Un écrivain d’infiniment d’esprit et aussi de bon sens, ce qui ne gâte pas l’esprit, M. E. Faguet, raillait naguère l’embarras où le monopole jetterait l’État. Devrait-il se réjouir comme hygiénisant et moralisant de voir baisser la consommation, ou s’en attrister comme besoigneux ?

« Comme âme du pays, l’État sera profondément désolé que les citoyens, ses enfants, s’alcoolisent avec entrain ; comme marchand de gouttes, il aura tout intérêt à ce que l’alcoolisme fasse des progrès qualifiés de « sensibles » par les statistiques. Terrible déchirement de l’âme de l’État ! Tempête sous le crâne social !

L’État, maître Jacques, répondra à ceux qui l’interrogeront :

— Est-ce à l’État marchand de gouttes que vous parlez ? Il est heureux ; l’alcool marche bien. Est-ce à l’État patriote que vous adressez la parole ? Il est navré, l’alcoolisme coule à plein bord. »

Et dans le Temps qui est voué à l’alglavisme, un autre publiciste, anonyme celui-là, mais que nous avons plus d’une fois soupçonné de se nommer M. Sarcey, répliquait qu’il n’y avait pas contradiction :

« L’État a toujours le droit de dire à un certain nombre de ceux qui le composent : vous avez la passion de l’alcool, c’est ignoble, oui, mon ami, vous êtes ignoble. Je ne cesserai de vous le dire par la voix de mes maîtres d’école, de mes prêtres, de mes conférenciers, de mes écrivains, de tous ceux que je paye ou protège pour répandre parmi la nation des idées d’hygiène et de morale. Mais vous êtes réfractaire ; vous persistez, malgré mes remontrances, à boire de l’alcool. Je m’arrangerai d’abord pour que cet alcool soit le plus inoffensif qu’il se pourra, et, pour cela, je le rectifierai moi-même avant de vous le livrer ; et puis… Eh bien, vous êtes la proie d’un vice ; payez pour votre vice.

Vous avez une passion, et que je tiens pour déplorable. Je ne me sens pas la force de l’extirper de vos cœurs ; j’y ferai mon possible ; mais je suis convaincu que mes efforts seront à peu près inutiles : ne trouvez donc pas mauvais que moi, État, qui représente tout le monde, je vous mette à rançon pour l’alcool que vous buvez par plaisir. Je prends votre argent, tout en vous disant que vous êtes un idiot. »

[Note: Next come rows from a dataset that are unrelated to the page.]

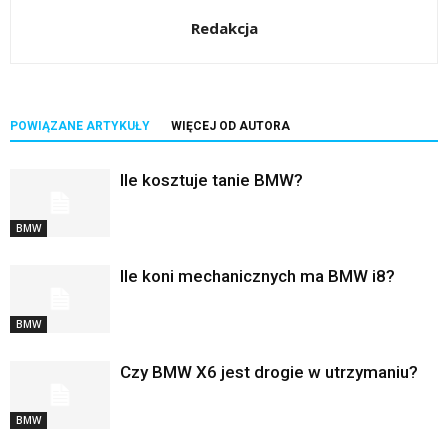
Redakcja
POWIĄZANE ARTYKUŁY
WIĘCEJ OD AUTORA
Ile kosztuje tanie BMW?
BMW
Ile koni mechanicznych ma BMW i8?
BMW
Czy BMW X6 jest drogie w utrzymaniu?
BMW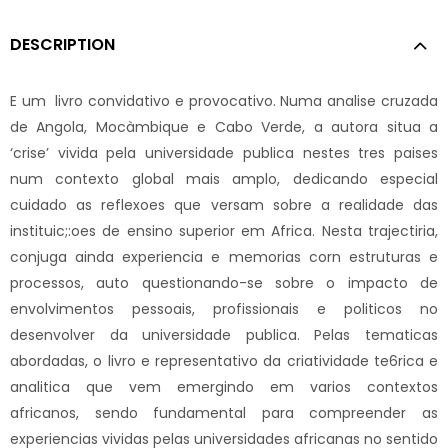
DESCRIPTION
E um livro convidativo e provocativo. Numa analise cruzada
de Angola, Mocàmbique e Cabo Verde, a autora situa a
‘crise’ vivida pela universidade publica nestes tres paises
num contexto global mais amplo, dedicando especial
cuidado as reflexoes que versam sobre a realidade das
instituic;:oes de ensino superior em Africa. Nesta trajectiria,
conjuga ainda experiencia e memorias corn estruturas e
processos, auto questionando-se sobre o impacto de
envolvimentos pessoais, profissionais e politicos no
desenvolver da universidade publica. Pelas tematicas
abordadas, o livro e representativo da criatividade te6rica e
analitica que vem emergindo em varios contextos
africanos, sendo fundamental para compreender as
experiencias vividas pelas universidades africanas no sentido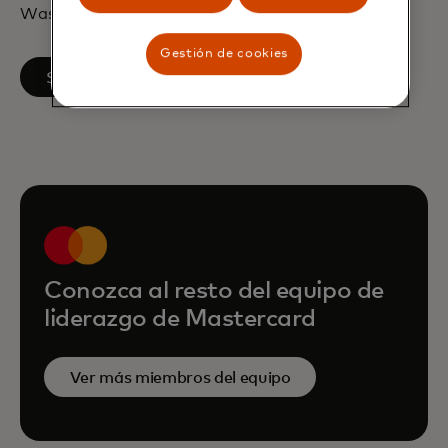
Washington.
Gestión de cookies
se abre en una pestaña nueva
Síguenos en LinkedIn
Conozca al resto del equipo de
liderazgo de Mastercard
Ver más miembros del equipo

Soit, quoique l’argumentation soit discutable, et en tout cas peu élevée ; mais vous reconnaissez que les efforts de l’État seront à peu près inutiles pour la guérison du mal. Le résultat hygiénique est donc une utopie.

Non moins agacé de l’objection, M. Ch. Dupuy la tourne autrement :

« L’embarras n’existerait que si les principes de l’hygiène devaient avoir vite raison de l’alcoolisme. Mais cette victoire, si tant est que l’humanité la remporte jamais sur l’ennemi et sur elle-même, n’est pas prochaine. Et si elle venait à se réaliser, elle donnerait au monde une physionomie si nouvelle que toutes les questions se poseraient pour les hommes de ces temps rajeunis autrement qu’elles ne se posent pour nous. Nous ne pouvons pas même entrevoir comment. Notre tâche est de les résoudre maintenant telles qu’elles apparaissent, sans compliquer les données présentes de lointaines hypothèses[2]. »

On ne se tire pas plus commodément d’une difficulté. Mais au fond, le même aveu y est.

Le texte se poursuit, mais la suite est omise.